QU’EST-CE QUE L’AIDE AU RETOUR A L’EMPLOI ?

Le régime chômage des intermittents est pris en charge par Pole Emploi Spectacle, sous forme d’une indemnité appelée Aide au retour à l’emploi (ARE). Elle est versée sous certaines conditions et sur une période variable. Dans un premier temps, l’employeur doit remplir l’AEM (Attestation d’employeur mensuel). Cela permet à l’intermittent de fournir un justificatif de ses heures de travail sur l’année. D’autre part, l’intermittent doit être en mesure de justifier 507 heures de travail sur une période donnée :

  • soit au cours des 319 jours qui ont précédé son inscription chez Pôle Emploi Spectacle s’il s’agit d’un artiste
  • soit au cours des 304 jours ayant précédé son inscription chez Pôle Emploi Spectacle s’il s’agit d’un technicien. .

Dans certains cas, même si la durée de temps de travail est inférieure à 507 heures, il arrive qu’un intermittent puisse percevoir l’ARE, à condition qu’il bénéficie d’une durée d’affiliation majorée et qu’il n’ait pas démissionné de son emploi précédent. Il doit tout de même prouver :

  • qu’il a été involontairement privé d’emploi
  • qu’il s’est inscrit comme demandeur d’emploi dans les 12 mois suivant la fin du contrat
  • qu’il suit une formation validée par Pole Emploi Spectacle
  • qu’il est en recherche permanente d’emploi
  • qu’il ne remplit pas les conditions d’âge ou de durée d’assurance pour une retraite à taux plein.

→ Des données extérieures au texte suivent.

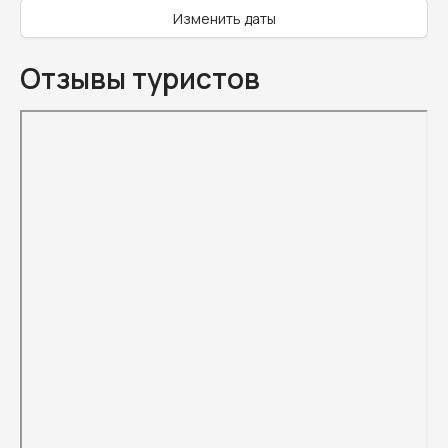
Изменить даты
Отзывы туристов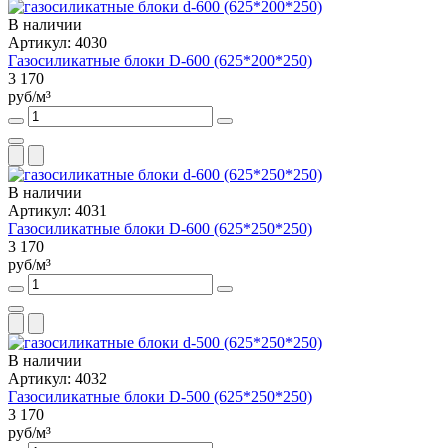
В наличии
Артикул: 4030
Газосиликатные блоки D-600 (625*200*250)
3 170
руб/м³
В наличии
Артикул: 4031
Газосиликатные блоки D-600 (625*250*250)
3 170
руб/м³
В наличии
Артикул: 4032
Газосиликатные блоки D-500 (625*250*250)
3 170
руб/м³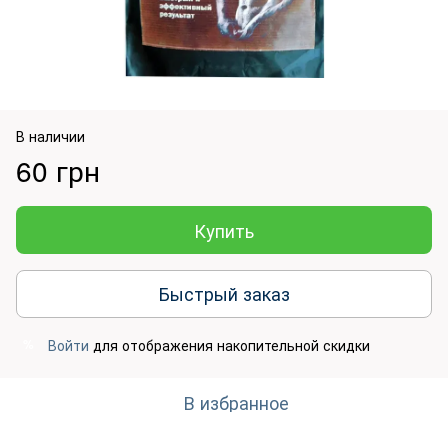
В наличии
60 грн
Купить
Быстрый заказ
Войти
для отображения накопительной скидки
%
В избранное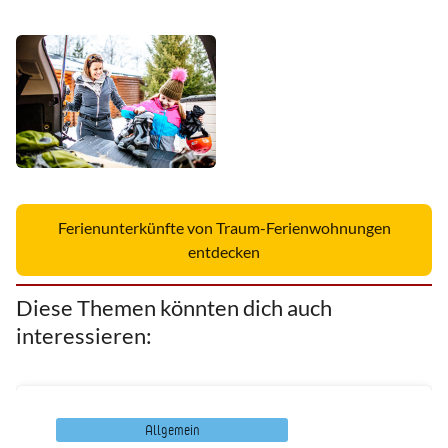
Ferienunterkünfte von Traum-Ferienwohnungen
entdecken
Diese Themen könnten dich auch
interessieren:
Allgemein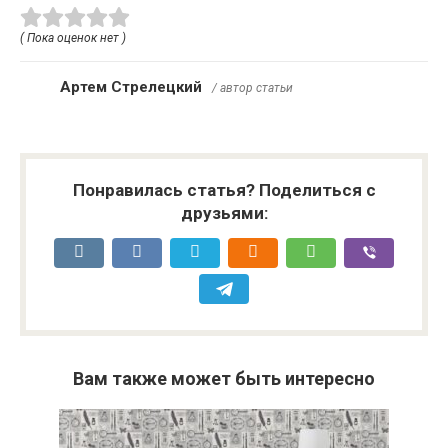
( Пока оценок нет )
Артем Стрелецкий
/ автор статьи
Понравилась статья? Поделиться с
друзьями:
Вам также может быть интересно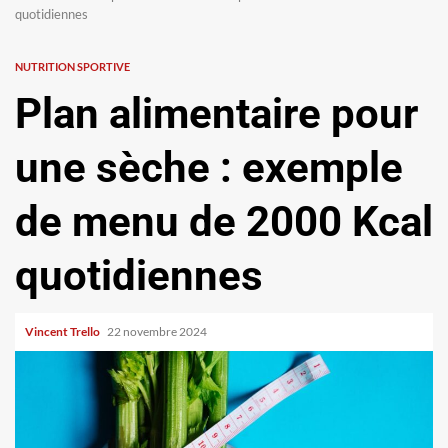
quotidiennes
NUTRITION SPORTIVE
Plan alimentaire pour
une sèche : exemple
de menu de 2000 Kcal
quotidiennes
Vincent Trello
22 novembre 2024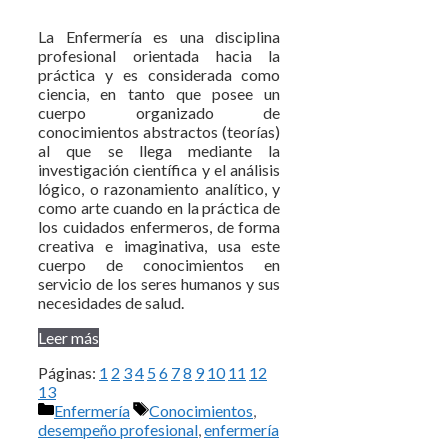
La Enfermería es una disciplina
profesional orientada hacia la
práctica y es considerada como
ciencia, en tanto que posee un
cuerpo organizado de
conocimientos abstractos (teorías)
al que se llega mediante la
investigación científica y el análisis
lógico, o razonamiento analítico, y
como arte cuando en la práctica de
los cuidados enfermeros, de forma
creativa e imaginativa, usa este
cuerpo de conocimientos en
servicio de los seres humanos y sus
necesidades de salud.
Leer más
Páginas:
1
2
3
4
5
6
7
8
9
10
11
12
13
Categorías
Etiquetas
Enfermería
Conocimientos
,
desempeño profesional
,
enfermería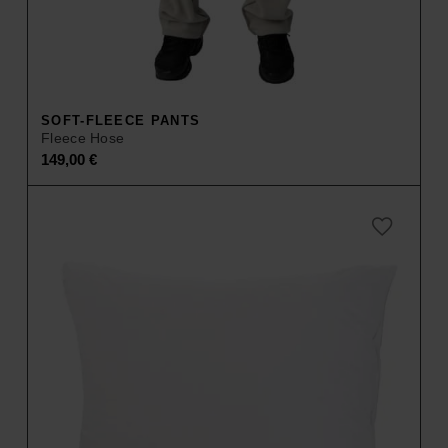
SOFT-FLEECE PANTS
Fleece Hose
149,00
€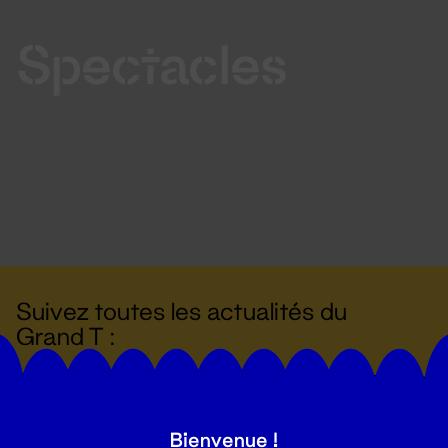
Spectacles
Suivez toutes les actualités du
Grand T :
S'inscrire
Bienvenue !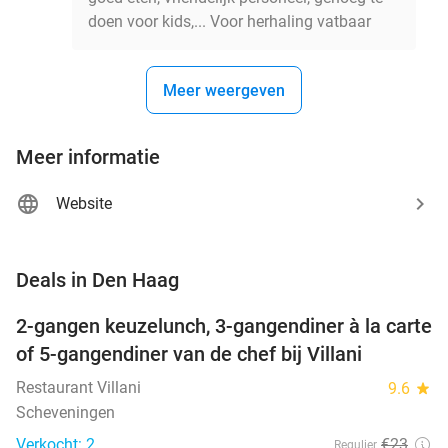
doen voor kids,... Voor herhaling vatbaar
Meer weergeven
Meer informatie
Website
favorite_border
Deals in Den Haag
2-gangen keuzelunch, 3-gangendiner à la carte
52%
NEW
of 5-gangendiner van de chef bij Villani
TODAY
Restaurant Villani
9.6
star
Scheveningen
Verkocht: 2
€23
Regulier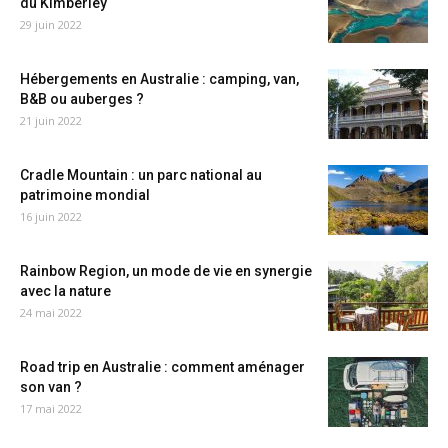
du Kimberley
29 juin 2022
Hébergements en Australie : camping, van,
B&B ou auberges ?
21 juin 2022
Cradle Mountain : un parc national au
patrimoine mondial
16 juin 2022
Rainbow Region, un mode de vie en synergie
avec la nature
24 mai 2022
Road trip en Australie : comment aménager
son van ?
17 mai 2022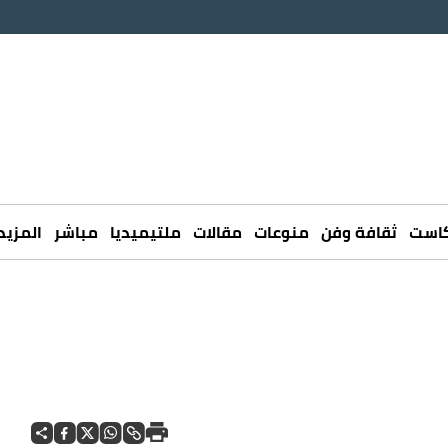
كاست
ثقافة وفن
منوعات
مقالات
ملتيميديا
مباشر
المزيد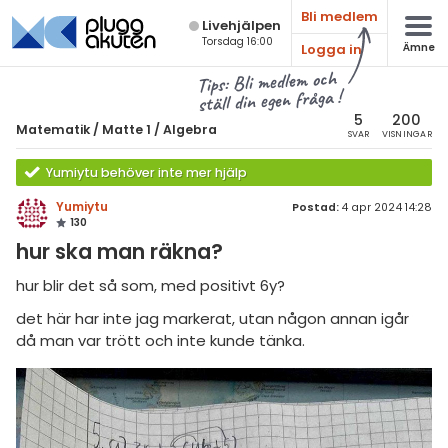
Bli medlem
Live­hjälpen
Torsdag 16:00
Logga in
Ämne
atematik
Alla ämnen
Tips: Bli medlem och
ställ din egen fråga !
Matematik
sik
atematik
5
200
Matematik
/
Matte 1
/
Algebra
SVAR
VISNINGAR
Alla trådar
emi
Matte 1
Yumiytu behöver inte mer hjälp
Alla trådar
skurs 7
ologi
Yumiytu
Postad:
4 apr 2024 14:28
130
skurs 8
Aritmetik
knik & Bygg
hur ska man räkna?
skurs 9
Algebra
rogrammering
hur blir det så som, med positivt 6y?
tte 1
Funktioner
det här har inte jag markerat, utan någon annan igår
venska
tte 2
då man var trött och inte kunde tänka.
Geometri
ngelska
tte 3
Procent
er språk
tte 4
Sannolikhet och statistik
tte 5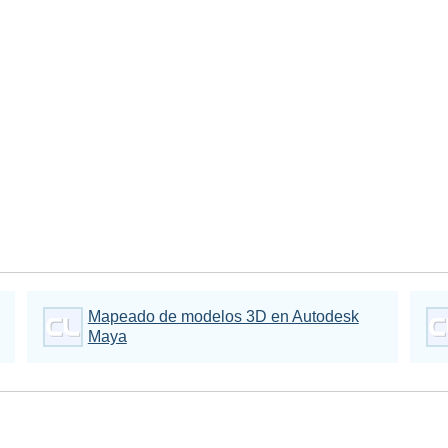
Mapeado de modelos 3D en Autodesk
Maya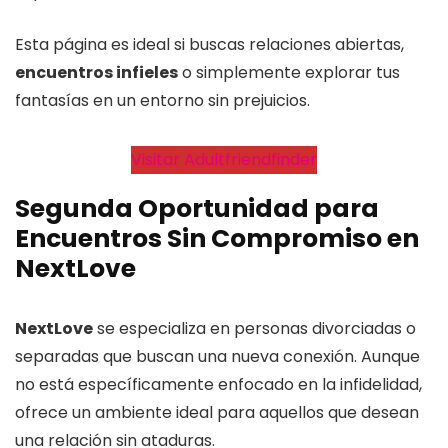
Esta página es ideal si buscas relaciones abiertas,
encuentros infieles
o simplemente explorar tus
fantasías en un entorno sin prejuicios.
Visitar Adultfriendfinder
Segunda Oportunidad para
Encuentros Sin Compromiso
en
NextLove
NextLove
se especializa en personas divorciadas o
separadas que buscan una nueva conexión. Aunque
no está específicamente enfocado en la infidelidad,
ofrece un ambiente ideal para aquellos que desean
una relación sin ataduras.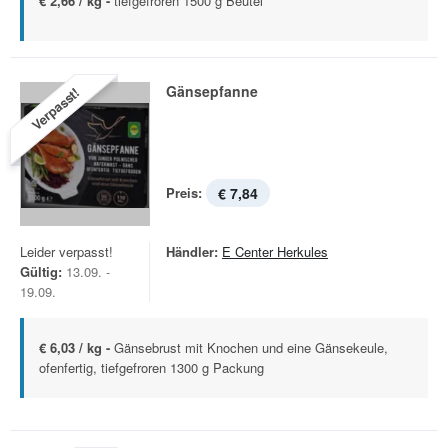
€ 2,66 / kg -
tiefgefroren 1500 g Beutel
Gänsepfanne
Verpasst!
Preis:
€ 7,84
Leider verpasst!
Händler:
E Center Herkules
Gültig:
13.09. -
19.09.
€ 6,03 / kg -
Gänsebrust mit Knochen und eine Gänsekeule,
ofenfertig, tiefgefroren 1300 g Packung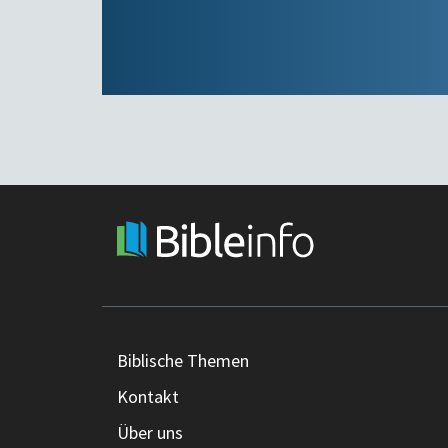
Biblische Themen
Kontakt
Über uns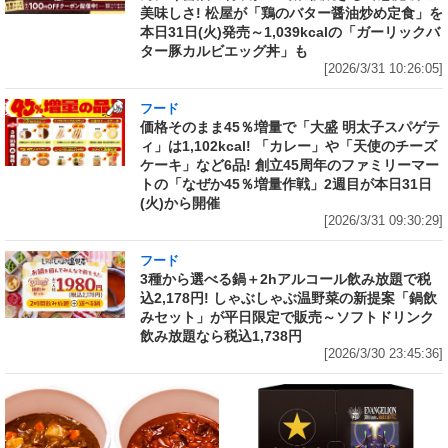
美味しさ! 松屋が「鶏のバター醤油炒め定食」を
本日31日(火)発売～1,039kcalの「ガーリックバ
ター豚カルビエッグ丼」も
[2026/3/31 10:26:05]
フード
価格そのまま45％増量で「大盛 明太子スパゲテ
ィ」は1,102kcal! 「カレー」や「天使のチーズ
ケーキ」など6品! 創立45周年のファミリーマー
トの「なぜか45％増量作戦」2週目が本日31日
(火)から開催
[2026/3/31 09:30:29]
フード
3種から選べる鍋＋2hアルコール飲み放題で税
込2,178円! しゃぶしゃぶ温野菜の新提案「鍋飲
みセット」が平日限定で販売～ソフトドリンク
飲み放題なら税込1,738円
[2026/3/30 23:45:36]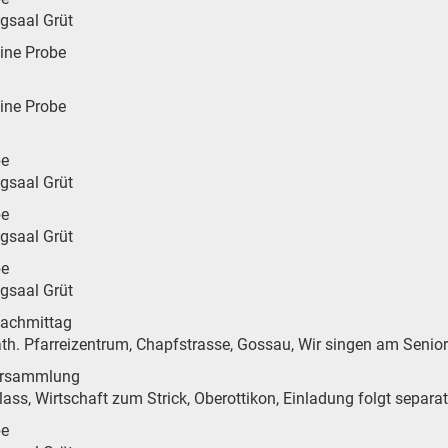
ngsaal Grüt
eine Probe
eine Probe
be
ngsaal Grüt
be
ngsaal Grüt
be
ngsaal Grüt
nachmittag
 kath. Pfarreizentrum, Chapfstrasse, Gossau, Wir singen am Seni
ersammlung
ass, Wirtschaft zum Strick, Oberottikon, Einladung folgt separat
be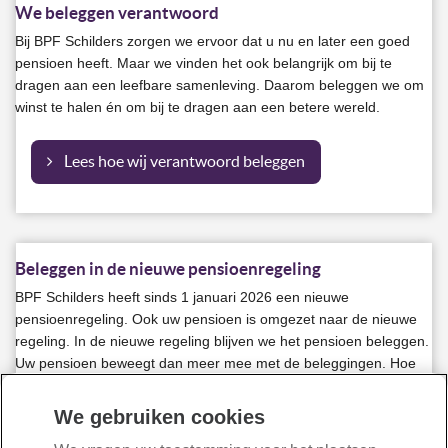
We beleggen verantwoord
Bij BPF Schilders zorgen we ervoor dat u nu en later een goed
pensioen heeft. Maar we vinden het ook belangrijk om bij te
dragen aan een leefbare samenleving. Daarom beleggen we om
winst te halen én om bij te dragen aan een betere wereld.
Lees hoe wij verantwoord beleggen
Beleggen in de nieuwe pensioenregeling
BPF Schilders heeft sinds 1 januari 2026 een nieuwe
pensioenregeling. Ook uw pensioen is omgezet naar de nieuwe
regeling. In de nieuwe regeling blijven we het pensioen beleggen.
Uw pensioen beweegt dan meer mee met de beleggingen. Hoe
werkt dat precies?
We gebruiken cookies
Lees over beleggen in de nieuwe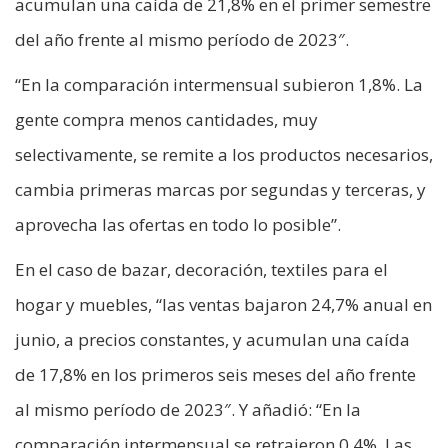
acumulan una caída de 21,8% en el primer semestre
del año frente al mismo período de 2023″.
“En la comparación intermensual subieron 1,8%. La
gente compra menos cantidades, muy
selectivamente, se remite a los productos necesarios,
cambia primeras marcas por segundas y terceras, y
aprovecha las ofertas en todo lo posible”.
En el caso de bazar, decoración, textiles para el
hogar y muebles, “las ventas bajaron 24,7% anual en
junio, a precios constantes, y acumulan una caída
de 17,8% en los primeros seis meses del año frente
al mismo período de 2023″. Y añadió: “En la
comparación intermensual se retrajeron 0,4%. Las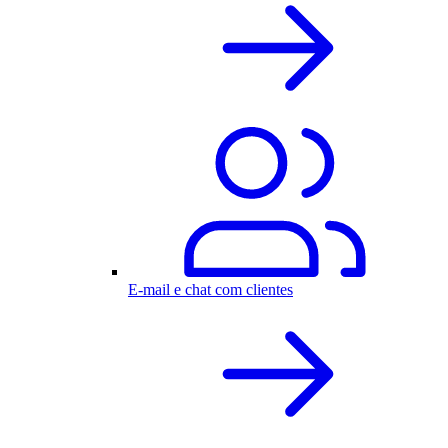
E-mail e chat com clientes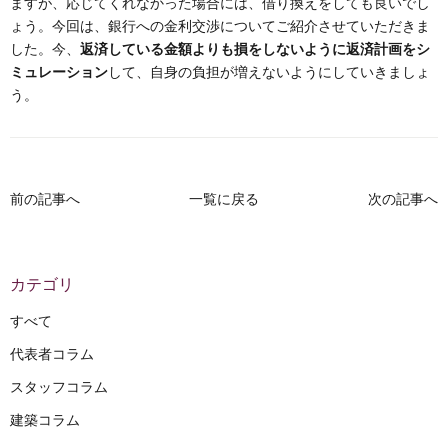
ますが、応じてくれなかった場合には、借り換えをしても良いでし
ょう。今回は、銀行への金利交渉についてご紹介させていただきま
した。今、
返済している金額よりも損をしないように返済計画をシ
ミュレーション
して、自身の負担が増えないようにしていきましょ
う。
前の記事へ
一覧に戻る
次の記事へ
カテゴリ
すべて
代表者コラム
スタッフコラム
建築コラム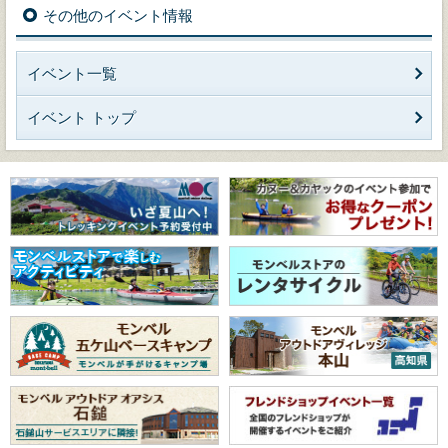
その他のイベント情報
イベント一覧
イベント トップ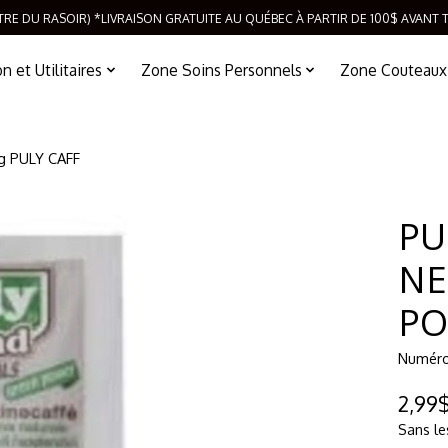
TRE DU RASOIR) *LIVRAISON GRATUITE AU QUÉBEC À PARTIR DE 100$ AVANT 
 et Utilitaires
Zone Soins Personnels
Zone Couteaux
g PULY CAFF
PU
NE
PO
Numéro 
2,99
Sans le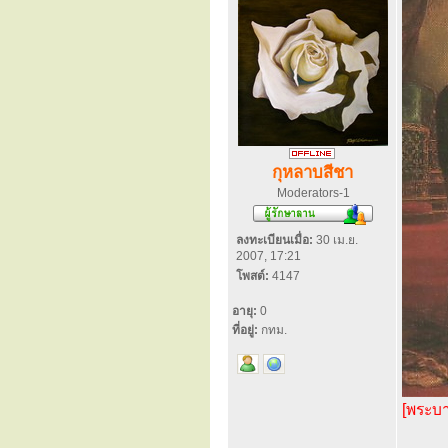
กุหลาบสีชา
Moderators-1
ลงทะเบียนเมื่อ:
30 เม.ย.
2007, 17:21
โพสต์:
4147
อายุ:
0
ที่อยู่:
กทม.
[พระบา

COMMENT L’ARE EST-ELLE CALCULEE ?

L’ARE est calculée à partir du montant des anciens salaires du bénéficiaire, y compris les primes. Plusieurs aspects sont pris en compte :

  • Les heures de travail effectuées (48h par semaine maximum)
  • La période de congé maternité ou adoption en dehors du contrat de travail à raison de 5 heures par jour
  • Les congés accident du travail à raison de 5 heures par jour
  • Les formations non rémunérées par le chômage dans la limite de 388h
  • Chaque cachet compte pour 12h de travail, 28 cachets par mois maximum sont comptabilisés.

QU’EST-CE QUE L’ALLOCATION JOURNALIERE ?

L’intermittent, après avoir rempli toutes les conditions mentionnées et effectué toutes les démarches nécessaire, se voit donc verser un montant journalier, appelée Allocation Journalière (AJ). Cette dernière correspond à un montant de 38 euros brut/jour pour un ouvrier ou un technicien, et de 44 euros brut/jour pour un artiste spectacle. Cette indemnité se compose d’une part fixe (d’un montant de 12 euros) et d’une part variable correspondant à 40,4% du salaire journalier de référence. Depuis juillet 2019, le montant minimum de l’AJ s’élève à 20,96 euros pendant les périodes de formations.